[Start of Attachment]

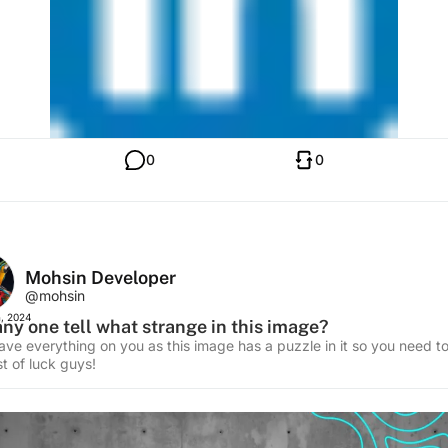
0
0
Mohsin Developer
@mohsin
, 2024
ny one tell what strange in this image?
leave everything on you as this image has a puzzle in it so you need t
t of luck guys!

[End of Attachment]
[Start of Attachment]

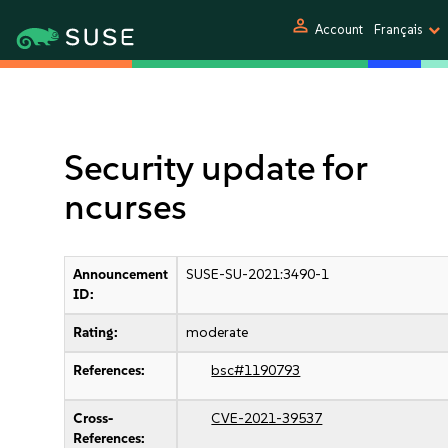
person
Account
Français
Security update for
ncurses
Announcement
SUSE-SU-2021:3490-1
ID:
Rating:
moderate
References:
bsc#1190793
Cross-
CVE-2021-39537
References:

[End of Attachment]

* Goal of the exercise:
Every line of the listing that includes the word "image" forms the answer.

* Problem solution:
ny one tell what strange in this image?
leave everything on you as this image has a puzzle in it so you need t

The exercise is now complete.